La police a utilisé des moyens illégaux, notamment des balles réelles, pour empêcher des rassemblements pacifiques d’opposition et les manifestations, ce qui a parfois entraîné les pertes en vie humaine.
Pendant le débat sur la limite d’âge, 25 députés, provenant pour la plupart de partis de l’ opposition, ont été suspendus.
Les groupes d’opposition politique ougandais ont combattu le projet de loi avant qu’il ne soit signé par le président – au sens figuré et littéral. À divers moments, la situation s’est envenimée au Parlement. En décembre, les parlementaires ont voté à 315 contre 62 pour autoriser la suppression de la limite d’âge.

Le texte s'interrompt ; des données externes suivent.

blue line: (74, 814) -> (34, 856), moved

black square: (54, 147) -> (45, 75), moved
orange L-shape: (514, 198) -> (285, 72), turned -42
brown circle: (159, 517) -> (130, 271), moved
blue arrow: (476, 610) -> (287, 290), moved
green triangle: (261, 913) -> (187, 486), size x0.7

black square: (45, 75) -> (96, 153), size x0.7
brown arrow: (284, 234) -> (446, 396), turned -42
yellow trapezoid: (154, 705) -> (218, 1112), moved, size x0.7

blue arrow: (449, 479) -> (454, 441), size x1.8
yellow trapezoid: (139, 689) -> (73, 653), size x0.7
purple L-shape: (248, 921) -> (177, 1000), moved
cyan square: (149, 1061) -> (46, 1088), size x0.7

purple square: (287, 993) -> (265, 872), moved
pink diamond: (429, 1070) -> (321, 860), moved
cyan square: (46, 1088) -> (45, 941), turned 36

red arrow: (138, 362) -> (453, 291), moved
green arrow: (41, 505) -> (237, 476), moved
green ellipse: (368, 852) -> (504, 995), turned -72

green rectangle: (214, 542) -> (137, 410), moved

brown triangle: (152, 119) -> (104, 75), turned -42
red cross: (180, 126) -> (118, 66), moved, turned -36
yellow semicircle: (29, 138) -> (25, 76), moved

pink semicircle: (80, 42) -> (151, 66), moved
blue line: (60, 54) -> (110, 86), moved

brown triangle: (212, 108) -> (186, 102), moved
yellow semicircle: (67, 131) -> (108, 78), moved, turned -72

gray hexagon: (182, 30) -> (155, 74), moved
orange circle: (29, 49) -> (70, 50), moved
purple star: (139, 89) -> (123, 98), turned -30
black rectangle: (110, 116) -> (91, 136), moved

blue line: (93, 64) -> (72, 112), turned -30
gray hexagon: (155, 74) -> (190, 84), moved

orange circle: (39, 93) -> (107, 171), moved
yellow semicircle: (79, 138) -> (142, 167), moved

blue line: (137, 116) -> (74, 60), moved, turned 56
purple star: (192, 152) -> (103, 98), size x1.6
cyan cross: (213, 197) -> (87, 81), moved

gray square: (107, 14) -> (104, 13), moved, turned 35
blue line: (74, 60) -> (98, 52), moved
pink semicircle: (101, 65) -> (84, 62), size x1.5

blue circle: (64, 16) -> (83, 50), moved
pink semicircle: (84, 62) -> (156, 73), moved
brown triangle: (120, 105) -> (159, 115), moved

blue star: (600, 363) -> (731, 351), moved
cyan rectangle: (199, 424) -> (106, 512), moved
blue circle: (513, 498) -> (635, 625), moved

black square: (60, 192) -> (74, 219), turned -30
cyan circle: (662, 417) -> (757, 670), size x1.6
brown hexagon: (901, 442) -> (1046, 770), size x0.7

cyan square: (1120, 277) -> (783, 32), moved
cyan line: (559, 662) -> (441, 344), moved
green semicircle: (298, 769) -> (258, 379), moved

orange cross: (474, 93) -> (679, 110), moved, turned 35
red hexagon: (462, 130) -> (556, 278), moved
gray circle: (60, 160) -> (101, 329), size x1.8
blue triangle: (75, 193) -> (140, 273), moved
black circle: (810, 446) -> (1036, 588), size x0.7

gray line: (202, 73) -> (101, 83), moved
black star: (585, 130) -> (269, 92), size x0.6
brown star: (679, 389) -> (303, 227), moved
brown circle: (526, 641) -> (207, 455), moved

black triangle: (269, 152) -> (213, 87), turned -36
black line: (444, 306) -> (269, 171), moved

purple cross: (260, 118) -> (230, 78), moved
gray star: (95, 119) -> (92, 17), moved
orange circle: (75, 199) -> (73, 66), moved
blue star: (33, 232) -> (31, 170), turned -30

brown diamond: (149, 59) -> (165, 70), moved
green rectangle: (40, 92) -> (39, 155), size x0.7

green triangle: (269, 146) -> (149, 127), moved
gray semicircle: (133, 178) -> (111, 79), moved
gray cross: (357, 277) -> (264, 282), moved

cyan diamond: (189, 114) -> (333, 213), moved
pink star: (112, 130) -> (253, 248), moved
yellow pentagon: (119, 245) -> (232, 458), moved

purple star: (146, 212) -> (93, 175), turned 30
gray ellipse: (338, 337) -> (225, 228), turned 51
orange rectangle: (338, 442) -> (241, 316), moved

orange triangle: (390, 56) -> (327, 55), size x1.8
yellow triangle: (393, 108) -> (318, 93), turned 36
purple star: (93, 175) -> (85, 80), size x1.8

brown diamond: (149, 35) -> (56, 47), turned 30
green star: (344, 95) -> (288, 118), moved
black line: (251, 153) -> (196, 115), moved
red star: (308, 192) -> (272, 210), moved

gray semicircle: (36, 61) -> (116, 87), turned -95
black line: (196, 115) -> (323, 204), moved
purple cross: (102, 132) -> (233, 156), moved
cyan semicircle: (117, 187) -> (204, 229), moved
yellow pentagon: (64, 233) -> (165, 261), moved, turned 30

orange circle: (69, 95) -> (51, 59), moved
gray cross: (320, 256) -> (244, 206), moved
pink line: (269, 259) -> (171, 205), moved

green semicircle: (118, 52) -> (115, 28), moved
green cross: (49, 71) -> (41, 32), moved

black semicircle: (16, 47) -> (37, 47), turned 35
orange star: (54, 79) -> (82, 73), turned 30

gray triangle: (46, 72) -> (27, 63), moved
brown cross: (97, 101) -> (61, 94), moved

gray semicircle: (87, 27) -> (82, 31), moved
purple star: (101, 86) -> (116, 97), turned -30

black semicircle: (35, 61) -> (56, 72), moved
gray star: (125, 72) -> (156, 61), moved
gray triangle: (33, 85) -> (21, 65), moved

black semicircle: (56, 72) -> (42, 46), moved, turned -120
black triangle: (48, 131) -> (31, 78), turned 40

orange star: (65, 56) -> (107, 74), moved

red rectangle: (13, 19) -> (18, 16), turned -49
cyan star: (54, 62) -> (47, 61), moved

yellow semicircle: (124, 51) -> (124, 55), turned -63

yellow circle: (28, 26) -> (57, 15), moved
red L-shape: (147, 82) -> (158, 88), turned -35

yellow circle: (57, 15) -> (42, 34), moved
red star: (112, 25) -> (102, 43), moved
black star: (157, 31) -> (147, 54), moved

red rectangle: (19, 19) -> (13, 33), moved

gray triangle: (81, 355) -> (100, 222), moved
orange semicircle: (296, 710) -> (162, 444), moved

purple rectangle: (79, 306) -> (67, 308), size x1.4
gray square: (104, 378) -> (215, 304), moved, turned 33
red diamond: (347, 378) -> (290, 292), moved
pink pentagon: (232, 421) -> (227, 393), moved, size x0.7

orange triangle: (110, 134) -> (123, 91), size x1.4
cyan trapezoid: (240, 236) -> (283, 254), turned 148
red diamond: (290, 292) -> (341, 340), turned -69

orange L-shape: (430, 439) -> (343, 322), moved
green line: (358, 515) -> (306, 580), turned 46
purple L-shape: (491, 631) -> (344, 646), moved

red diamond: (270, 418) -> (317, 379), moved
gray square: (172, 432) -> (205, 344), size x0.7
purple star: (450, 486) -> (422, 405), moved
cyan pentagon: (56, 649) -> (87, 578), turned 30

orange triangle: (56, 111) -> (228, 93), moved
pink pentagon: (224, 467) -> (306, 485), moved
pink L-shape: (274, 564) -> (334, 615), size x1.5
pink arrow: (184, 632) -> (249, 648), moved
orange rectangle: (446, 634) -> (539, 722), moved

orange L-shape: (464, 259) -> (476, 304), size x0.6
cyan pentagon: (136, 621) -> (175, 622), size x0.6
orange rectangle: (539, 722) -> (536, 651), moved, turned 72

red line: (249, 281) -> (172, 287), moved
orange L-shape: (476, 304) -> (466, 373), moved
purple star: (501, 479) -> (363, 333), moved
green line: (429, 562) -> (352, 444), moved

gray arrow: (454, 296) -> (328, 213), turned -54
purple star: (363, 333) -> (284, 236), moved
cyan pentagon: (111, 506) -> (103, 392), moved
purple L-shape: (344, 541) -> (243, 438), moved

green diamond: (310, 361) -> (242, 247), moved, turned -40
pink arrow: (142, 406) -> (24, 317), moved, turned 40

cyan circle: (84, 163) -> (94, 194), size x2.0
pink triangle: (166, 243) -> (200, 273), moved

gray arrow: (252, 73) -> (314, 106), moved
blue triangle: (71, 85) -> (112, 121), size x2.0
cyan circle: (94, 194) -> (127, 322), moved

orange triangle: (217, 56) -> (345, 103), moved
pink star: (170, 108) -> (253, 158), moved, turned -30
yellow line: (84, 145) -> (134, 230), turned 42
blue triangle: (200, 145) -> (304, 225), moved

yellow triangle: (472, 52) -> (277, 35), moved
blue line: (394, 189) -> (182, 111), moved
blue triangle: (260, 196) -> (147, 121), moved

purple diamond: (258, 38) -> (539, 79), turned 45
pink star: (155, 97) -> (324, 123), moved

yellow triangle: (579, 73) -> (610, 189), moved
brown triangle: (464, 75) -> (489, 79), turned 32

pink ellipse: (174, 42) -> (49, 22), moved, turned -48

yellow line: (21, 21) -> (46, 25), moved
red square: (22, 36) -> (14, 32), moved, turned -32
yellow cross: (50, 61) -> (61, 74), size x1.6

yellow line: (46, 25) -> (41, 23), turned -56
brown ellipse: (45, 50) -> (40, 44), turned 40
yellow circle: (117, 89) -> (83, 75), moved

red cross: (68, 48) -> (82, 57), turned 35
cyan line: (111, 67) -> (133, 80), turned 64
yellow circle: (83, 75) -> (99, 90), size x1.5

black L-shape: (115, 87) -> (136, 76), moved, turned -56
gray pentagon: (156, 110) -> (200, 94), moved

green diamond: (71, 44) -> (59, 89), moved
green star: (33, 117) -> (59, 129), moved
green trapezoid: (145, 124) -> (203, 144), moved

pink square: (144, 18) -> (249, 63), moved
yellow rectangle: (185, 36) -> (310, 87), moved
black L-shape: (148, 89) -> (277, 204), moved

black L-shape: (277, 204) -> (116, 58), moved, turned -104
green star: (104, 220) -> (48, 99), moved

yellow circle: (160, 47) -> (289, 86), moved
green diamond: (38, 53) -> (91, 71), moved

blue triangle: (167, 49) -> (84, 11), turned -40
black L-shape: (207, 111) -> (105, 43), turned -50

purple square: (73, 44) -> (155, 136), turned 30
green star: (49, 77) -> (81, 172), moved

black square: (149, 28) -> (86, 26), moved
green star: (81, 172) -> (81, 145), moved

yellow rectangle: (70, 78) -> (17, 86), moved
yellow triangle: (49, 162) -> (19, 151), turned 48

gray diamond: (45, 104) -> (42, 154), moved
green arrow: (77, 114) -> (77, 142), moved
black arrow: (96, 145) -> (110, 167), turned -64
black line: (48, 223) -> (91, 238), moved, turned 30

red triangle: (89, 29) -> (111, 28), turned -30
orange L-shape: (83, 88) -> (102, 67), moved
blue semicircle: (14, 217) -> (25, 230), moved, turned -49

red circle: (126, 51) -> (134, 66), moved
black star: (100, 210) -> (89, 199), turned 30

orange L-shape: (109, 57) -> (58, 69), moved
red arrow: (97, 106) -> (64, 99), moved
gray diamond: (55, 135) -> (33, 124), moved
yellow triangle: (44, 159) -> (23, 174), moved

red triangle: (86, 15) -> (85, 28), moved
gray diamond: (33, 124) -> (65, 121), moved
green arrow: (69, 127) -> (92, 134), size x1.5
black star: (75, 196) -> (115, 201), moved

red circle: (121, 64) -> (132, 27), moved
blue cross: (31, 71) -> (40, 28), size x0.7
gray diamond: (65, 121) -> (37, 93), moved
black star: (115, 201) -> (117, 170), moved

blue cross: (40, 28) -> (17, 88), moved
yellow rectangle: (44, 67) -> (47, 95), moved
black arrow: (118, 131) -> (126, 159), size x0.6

Beaucoup d’Ougandais ont exprimé leur colère quand Museveni a signé le projet de loi le 2 janvier. Un utilisateur de Twitter nommé Oma a écrit :
32 ans d’inefficacité et nous sommes maintenant coincés avec cet individu incompétent et égoïste dont le gouvernement est caractérisé par le népotisme !
Musiime Alex Martin était inquiet que Museveni donne le mauvais exemple dans la région :
Sa avidité pour le pouvoir le hantera maintenant qu’il est totalement au-dessus de tout. Ce qui est mauvais, c’est qu’il contamine même les autres dirigeants de la région.
Un jour avant que le Président Museveni ne signe le projet de loi, Parliament Watch, une initiative du Centre d’analyse politique indépendant basé en Ouganda, a rappelé les propos d’un député, Henry Maurice Kibalya, à propos de l’article sur la limite d’âge :
LA CITATION : En tant que10e législature, nous pouvons réussir à modifier l’article 102 (b) mais ne pouvons pas réussir à amender les cœurs brisés des Ougandais
C’est à ces moments-là que le sarcasme est utile, comme l’a tweeté Kevrx :
Des millions d’Ougandais joyeux et excités descendent dans la rue pour célébrer le vote tant attendu de la loi sur la limite d’âge
Compte tenu de l’histoire récente, cependant, il n’y a pas de quoi rire pour l’opposition politique ou la société civile. Après que le vote au parlement de la loi sur la limite d’âge, NBS TV a interviewé le porte-parole de la police du pays qui a semblé caractériser l’opposition comme “le mal” :
Ce n’est pas la première fois que des politiciens de l’opposition et d’autres activistes en appellent au peuple, mobilisent le soutien du public … pour s’engager dans des activités illégales. Même pendant le débat sur l’amendement constitutionnel, ils se sont mobilisés, ils ont essayé de défiler comme ils le pouvaient. Cependant, nous étions en avance sur eux et nous avons contré tous les plans funestes qu’ils voulaient.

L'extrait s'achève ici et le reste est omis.